Tempo is instrumented to expose metrics, logs and traces. Additionally, the Tempo repository has a mixin that includes a set of dashboards, rules and alerts. Together, these can be used to monitor Tempo in production.

Instrumentation

Tempo is already instrumented with metrics, logs and traces. These can be collected to observe Tempo.

Metrics

Tempo is instrumented with Prometheus metrics. It emits RED metrics for most services and backends. The Tempo mixin provides several dashboards using these metrics.

Logs

Tempo emits logs in the key=value (logfmt) format.

Traces

Tempo uses the Jaeger Golang SDK for tracing instrumentation. As of this writing, the complete read path and some parts of the write of Tempo are instrumented for tracing.

The tracer can be configured using environment variables. To enable tracing, set one of the following: JAEGER_AGENT_HOST and JAEGER_AGENT_PORT, or JAEGER_ENDPOINT.

The Jaeger client uses remote sampling by default, if the management server is not available no traces will be sent. To always send traces (no sampling), set the following environment variables:

JAEGER_SAMPLER_TYPE=const
JAEGER_SAMPLER_PARAM=1

Dashboards

The Tempo mixin has four Grafana dashboards in the yamls folder that you can download and import into your Grafana UI. Note that at the moment, these work well when Tempo is run in a k8s environment and metrics scraped have the cluster and namespace labels!

Tempo / Reads

This is available as tempo-reads.json.

The Reads dashboard gives information information on Requests, Errors and Duration (R.E.D) on the Query Path of Tempo. Each query touches the Gateway, Tempo-Query, Query-Frontend, Queriers, Ingesters, Cache (if present) and the backend.

Use this dashboard to monitor the performance of each of the above mentioned components and to decide the number of replicas in each deployment.

Tempo / Writes

This is available as tempo-writes.json.

The Reads dashboard gives information information on Requests, Errors and Duration (R.E.D) on the write/ingest Path of Tempo. A write query touches the Gateway, Distributors, Ingesters and eventually the backend. This dashboard also gives information on the number of operations performed by the Compactor to the backend.

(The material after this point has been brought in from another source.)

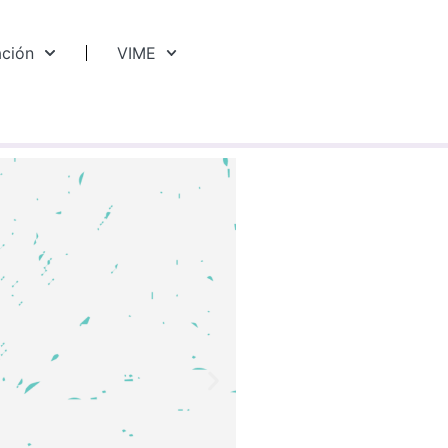
ación
VIME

Use this dashboard to monitor the performance of each of the above mentioned components and to decide the number of replicas in each deployment.

Tempo / Resources

This is available as tempo-resources.json.

The Resources dashboard provides information on CPU, Container Memory and Go Heap Inuse, and is useful for resource provisioning for the different Tempo components.

Use this dashboard to see if any components are running close to their assigned limits!

Tempo / Operational

This is available as tempo-operational.json.

The Tempo Operational dashboard deserves special mention b/c it probably a stack of dashboard anti-patterns. It’s big and complex, doesn’t use jsonnet and displays far too many metrics in one place. And I love it. For just getting started the Reads, Write and Resources dashboards are great places to learn how to monitor Tempo in an opaque way.

This dashboard is included in this repo for two reasons:

  • It provides a stack of metrics for other operators to consider monitoring while running Tempo.
  • We want it in our internal infrastructure and we vendor the tempo-mixin to do this.

Rules and Alerts

The Rules and Alerts are available as yaml files in the mixin on the repository.

To set up alerting, download the provided json files and configure them for use on your Prometheus monitoring server.

Check the runbook to understand the various steps that can be taken to fix firing alerts!